Items listed in a dataset
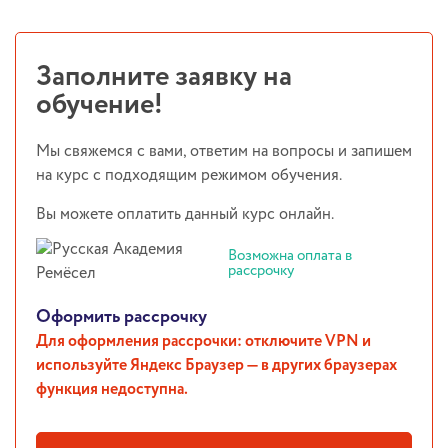
Заполните заявку на
обучение!
Мы свяжемся с вами, ответим на вопросы и запишем
на курс с подходящим режимом обучения.
Вы можете оплатить данный курс онлайн.
Возможна оплата в
рассрочку
Оформить рассрочку
Для оформления рассрочки: отключите VPN и
используйте Яндекс Браузер — в других браузерах
функция недоступна.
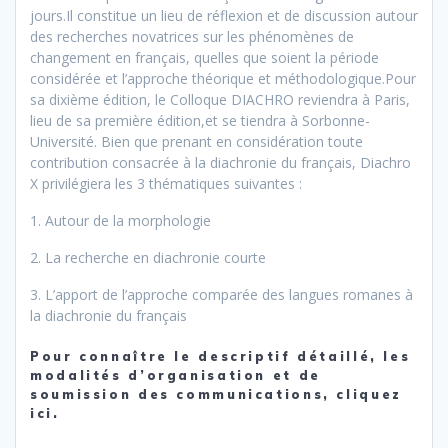
jours.Il constitue un lieu de réflexion et de discussion autour
des recherches novatrices sur les phénomènes de
changement en français, quelles que soient la période
considérée et l’approche théorique et méthodologique.Pour
sa dixième édition, le Colloque DIACHRO reviendra à Paris,
lieu de sa première édition,et se tiendra à Sorbonne-
Université. Bien que prenant en considération toute
contribution consacrée à la diachronie du français, Diachro
X privilégiera les 3 thématiques suivantes :
1. Autour de la morphologie
2. La recherche en diachronie courte
3. L’apport de l’approche comparée des langues romanes à
la diachronie du français
Pour connaître le descriptif détaillé, les
modalités d’organisation et de
soumission des communications, cliquez
ici
.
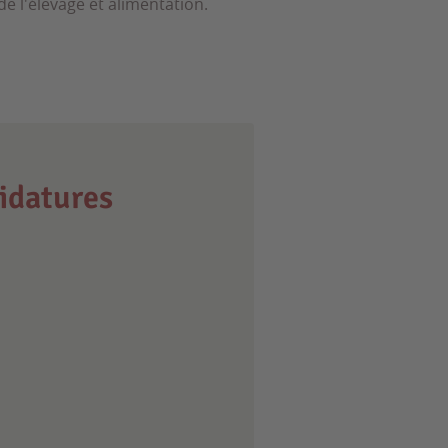
 de l'élevage et alimentation.
idatures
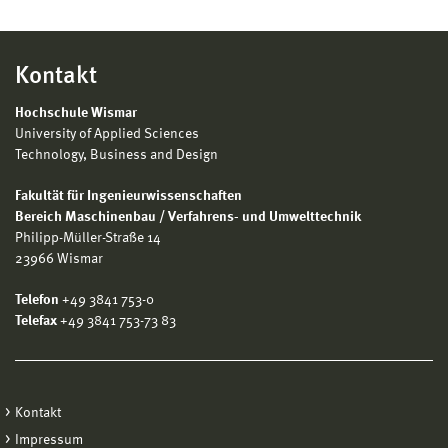
Kontakt
Hochschule Wismar
University of Applied Sciences
Technology, Business and Design
Fakultät für Ingenieurwissenschaften
Bereich Maschinenbau / Verfahrens- und Umwelttechnik
Philipp-Müller-Straße 14
23966 Wismar
Telefon
+49 3841 753-0
Telefax
+49 3841 753-73 83
Kontakt
Impressum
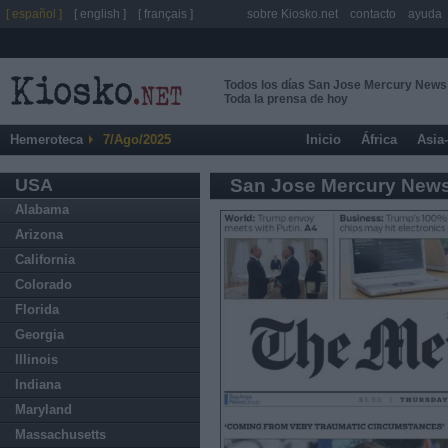
[ español ]
[ english ]
[ français ]
sobre Kiosko.net
contacto
ayuda
Todos los días San Jose Mercury News
Toda la prensa de hoy
Hemeroteca
7/Ago/2025
Inicio
África
Asia
USA
San Jose Mercury New
Alabama
Arizona
California
Colorado
Florida
Georgia
Illinois
Indiana
Maryland
Massachusetts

#### TASK REQUIREMENTS
Exactly as written, restate the lines above from the opening line through the one holding "lieu de sa première", omitting the pictures.

#### EXERCISE SOLUTION
Заполните заявку на
обучение!
Мы свяжемся с вами, ответим на вопросы и запишем
на курс с подходящим режимом обучения.
Вы можете оплатить данный курс онлайн.
Возможна оплата в
рассрочку
Оформить рассрочку
Для оформления рассрочки: отключите VPN и
используйте Яндекс Браузер — в других браузерах
функция недоступна.
jours.Il constitue un lieu de réflexion et de discussion autour
des recherches novatrices sur les phénomènes de
changement en français, quelles que soient la période
considérée et l’approche théorique et méthodologique.Pour
sa dixième édition, le Colloque DIACHRO reviendra à Paris,
lieu de sa première édition,et se tiendra à Sorbonne-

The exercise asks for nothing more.